Why reduce the company's stake in JPMorgan Chase by 61% but build up the company's position (in recent weeks) in Bank of America (BAC 0.22%)? The best guess I can offer is that Buffett is consolidating some of his financial sector holdings and angling to take advantage of Bank of America's interest rate sensitivity for when the Federal Reserve begins raising rates again.
Although JPMorgan's investment banking business has been fantastic, consumer banking loans fell 7% during the second quarter, and the company set aside a whopping $10.5 billion as a provision for credit losses. These loan loss reserves are probably going to build in the quarters to come as coronavirus-related loan delinquencies rise.
Again, this doesn't concretely explain "why JPMorgan Chase?' But with Todd Combs on JPMorgan's board of directors and Berkshire heavily selling its position, it certainly raises an eyebrow.
Visa and Mastercard are trimmed
Another surprise in Berkshire Hathaway's 13F is that the United States' two top credit card payment processors, Visa (V -0.84%) and Mastercard (MA -0.11%), were both modestly reduced. Berkshire cut its stake in Visa by 575,000 shares to about 9.99 million, whereas Mastercard was trimmed by 370,000 shares to approximately 4.56 million.
Again, the question to ask is, why? If there are two companies that have proved highly recession-resistant in the financial sector, it's Visa and Mastercard. With the exception of 2009 for Visa and 2008-2009 for Mastercard, these two payment processor have overseen an increased amount of payment dollars traversing their credit card processing networks over the past 13 years.

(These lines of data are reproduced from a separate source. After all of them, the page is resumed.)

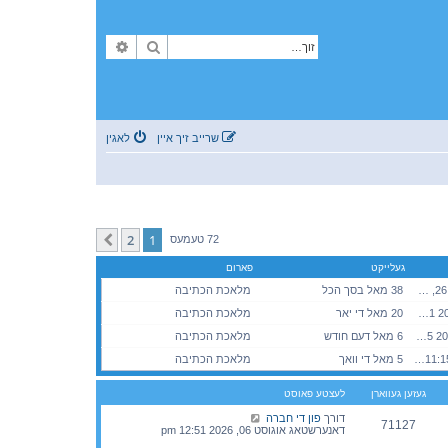
זוך
פארגעשריטענע זוך
שרייב זיך איין
לאגין
2
1
קומענדיגע
72 טעמעס
געלייקט
פארום
דאנערשטאג אקטאבער 26, 2023 4:29 pm
38 מאל בסך הכל
מלאכת הכתיבה
דינסטאג יאנואר 27, 2026 11:31 pm
20 מאל די יאר
מלאכת הכתיבה
דאנערשטאג יולי 16, 2026 11:45 am
6 מאל דעם חודש
מלאכת הכתיבה
מיטוואך יולי 29, 2026 11:15 pm
5 מאל די וואך
מלאכת הכתיבה
געזען געווארן
לעצטע פאוסט
דורך
פון די חברה
71127
דאנערשטאג אוגוסט 06, 2026 12:51 pm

Furthermore, Visa and Mastercard aren't lenders, like some of their competitors. Even though this means no ability to double-dip via interest income and merchant fees during periods of economic expansion, it also means Visa and Mastercard have no direct liability when credit delinquencies begin to rise during an economic contraction or recession. This is why both Visa and Mastercard sport enviable respective profit margins of 51% and 45% over the trailing 12 months.
Given the relatively small size of these reductions by Berkshire Hathaway, it's possible it could be the work of Combs or Weschler. But no matter who did the selling, they're probably going to regret it.

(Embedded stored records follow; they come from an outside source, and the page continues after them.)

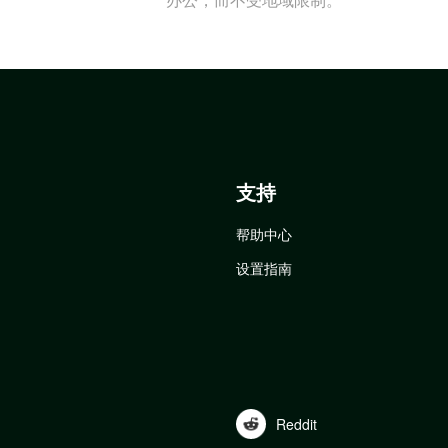
支持
帮助中心
设置指南
Reddit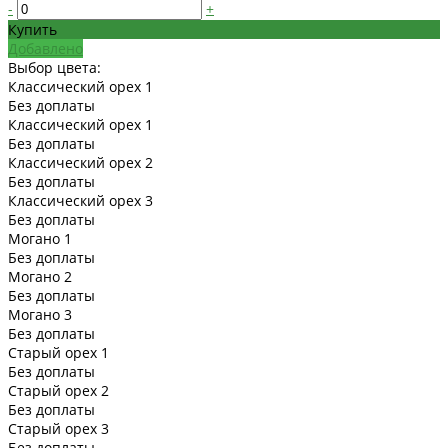
-
+
Купить
Добавлено
Выбор цвета:
Классический орех 1
Без доплаты
Классический орех 1
Без доплаты
Классический орех 2
Без доплаты
Классический орех 3
Без доплаты
Могано 1
Без доплаты
Могано 2
Без доплаты
Могано 3
Без доплаты
Старый орех 1
Без доплаты
Старый орех 2
Без доплаты
Старый орех 3
Без доплаты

Buffett was a big net seller of equities
Finally, investors will note that the Oracle of Omaha and his team sold far more stock than they purchased during the second quarter. It's certainly shocking when you consider that the coronavirus stock market crash was the quickest and steepest in history, and that Berkshire Hathaway is sitting on a record amount of cash.
Even though Buffett has put roughly $12 billion to work recently by purchasing more than $2 billion worth of Bank of America's common stock and acquiring natural gas transmission and storage assets from Dominion Energy for $9.7 billion, he's made clear through his actions, or should I say lack thereof, that he's no fan of equities at the moment.
Warren Buffett thrives off of value. However, finding value beyond repurchasing shares of his own company's stock has proved challenging. Considering Buffett's track record, it's far too soon to be put off by his lack of action in recent years. But the Oracle of Omaha's inaction might well represent a silent warning to investors that equities aren't as attractive as they may appear.